WCBS 880’s Peter Haskell On The Story
That was a lesson painfully learned in the fatal Deutsche Bank Building fire in August of 2007.
When the fire broke out, fire department had no idea what was happening there.
“There was no safety inspections in that building for 18 months,” Joseph Graffagnino, Sr. told WCBS 880’s Peter Haskell.
He said that was because state buildings are not subject to the city fire code. The building was owned by the state.
He said that needs to change.
Two firefighters were killed in that blaze, including Graffagnino’s 33-year-old son Joseph Graffagnino, Jr. Also killed was 53-year-old firefighter Robert Beddia.
“Today… you know, Joey would be alive to play with his children,” Graffagnino, Sr. told Haskell.
A joint city-state task force is recommending every building in the city be covered by local building and fire codes.
“These are the gold standards in the world,” said St. Sen. Daniel Squadron.

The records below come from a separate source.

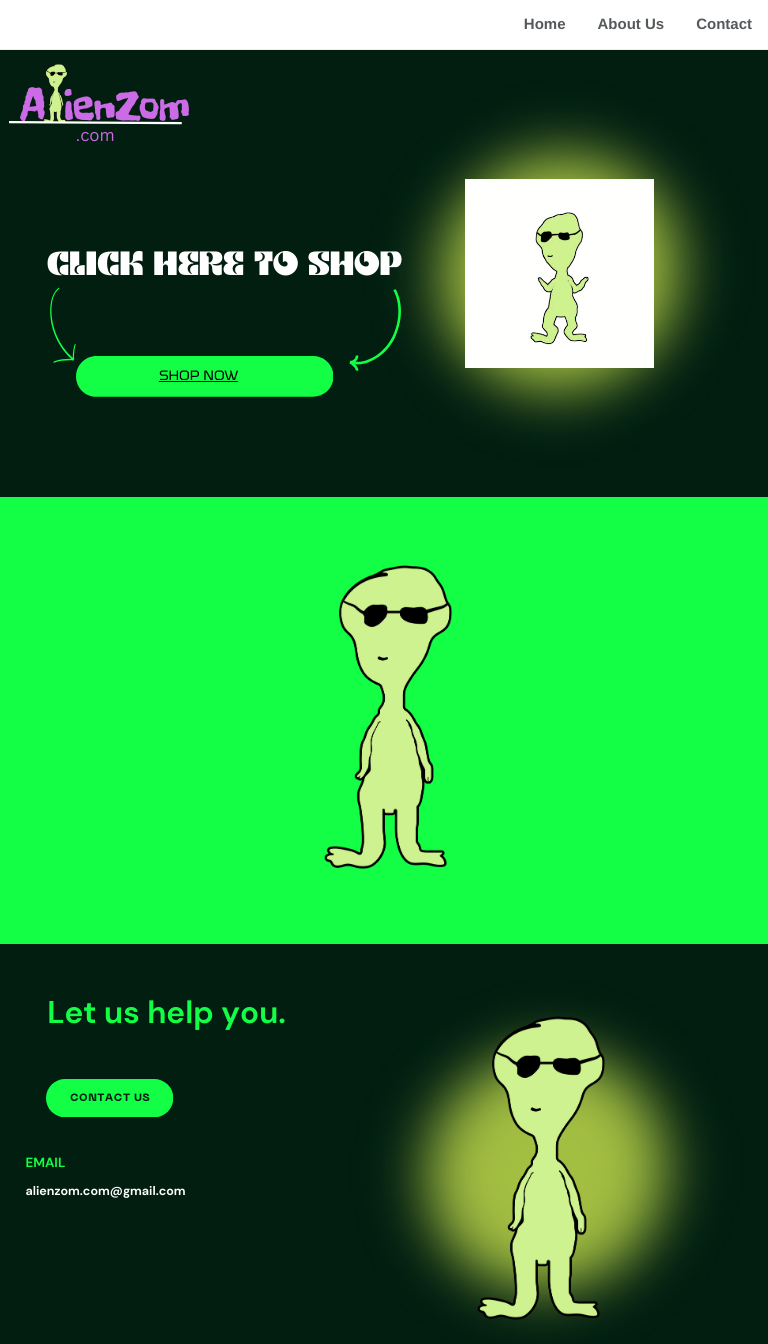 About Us (630, 24)
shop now (198, 375)
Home (545, 24)
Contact (724, 24) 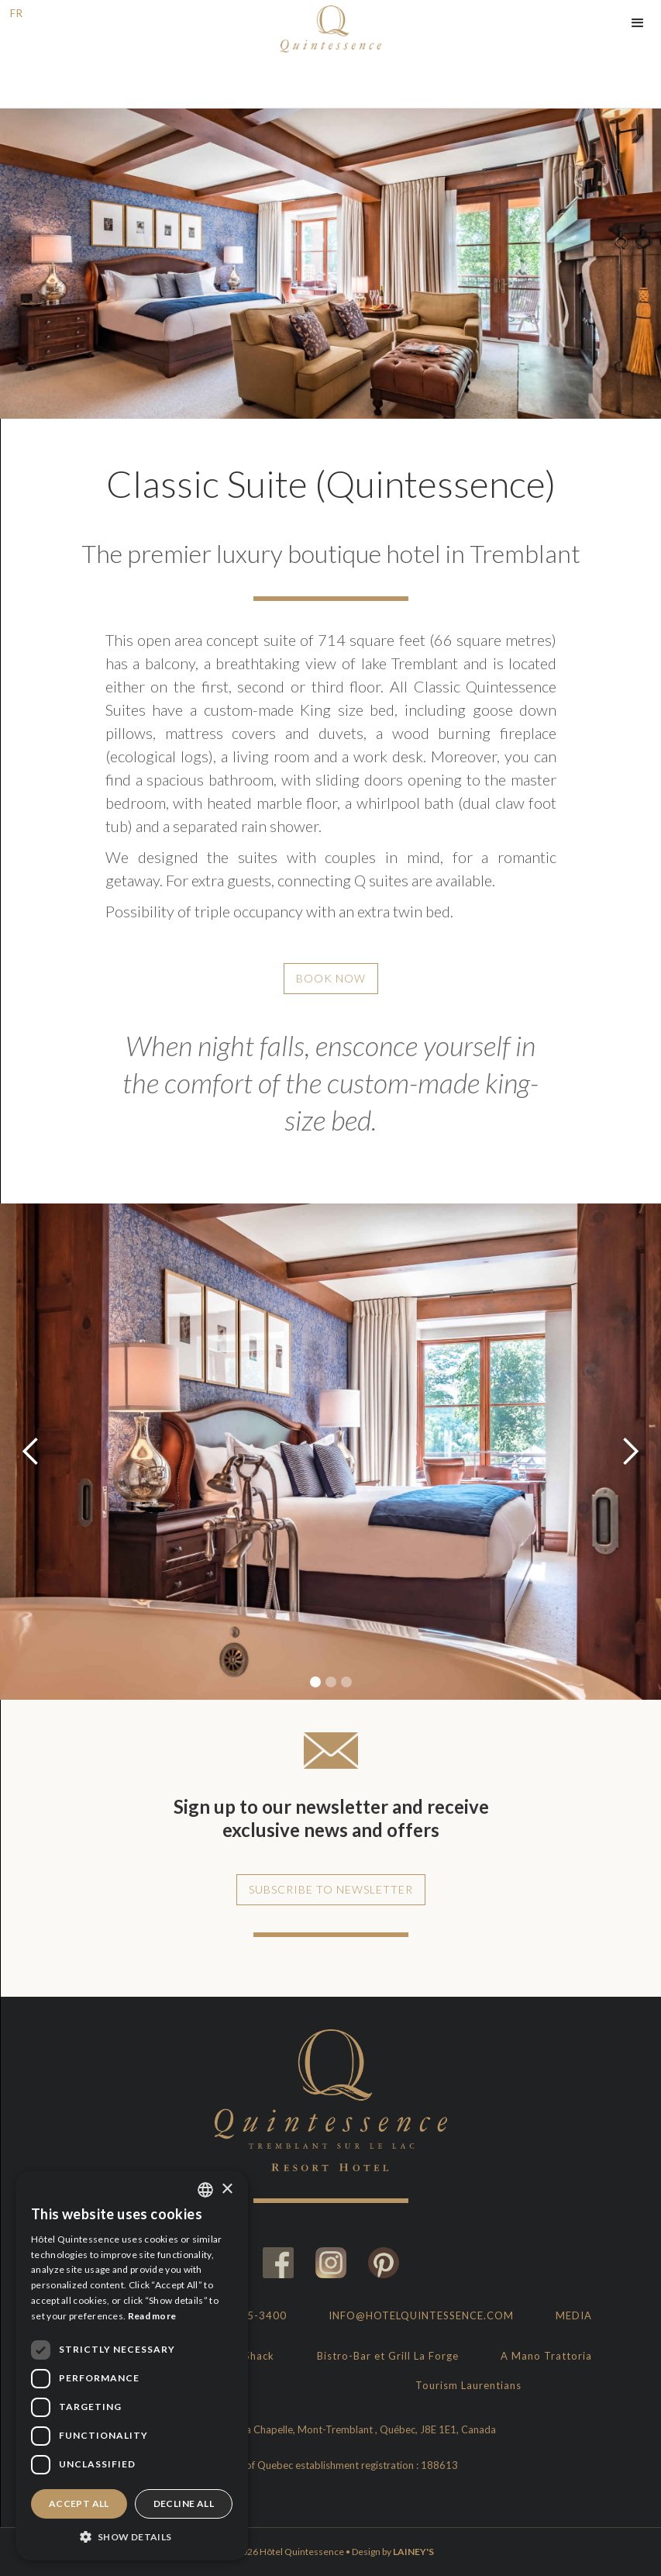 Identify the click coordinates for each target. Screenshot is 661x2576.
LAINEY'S (413, 2551)
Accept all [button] (79, 2503)
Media (574, 2315)
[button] (638, 23)
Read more (152, 2316)
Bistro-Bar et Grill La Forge (388, 2356)
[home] (331, 27)
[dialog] (131, 2365)
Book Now (331, 978)
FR (16, 13)
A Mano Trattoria (546, 2356)
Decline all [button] (183, 2503)
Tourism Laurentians (468, 2385)
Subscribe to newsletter (331, 1889)
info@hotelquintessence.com (421, 2315)
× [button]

He feels the hold up is bureaucracy.
“We must do everything possible to protect our first responders when they’re out there protecting us. Every day we don’t act means another day in which the lives of our first responders and the public may be at risk,” said Squadron. “The Task Force’s recommendations will be a big step toward closing these major gaps in our code, and they must be implemented now, as a step toward getting all these buildings under the City code.”
“The State-City Task Force has acknowledged serious safety problems that need to be corrected. However, it is distressing that these problems persist more than a decade after 9/11,” said Assemblyman Richard Gottfried, Assembly sponsor of the bill that created the Task Force. “The Task Force recommendations should be adopted and implemented as quickly as possible. But we need to go further and give New York City building and fire code jurisdiction over State buildings within the five boroughs.”
Gov. Andrew Cuomo’s office hasn’t responded to questions about whether he supports the change.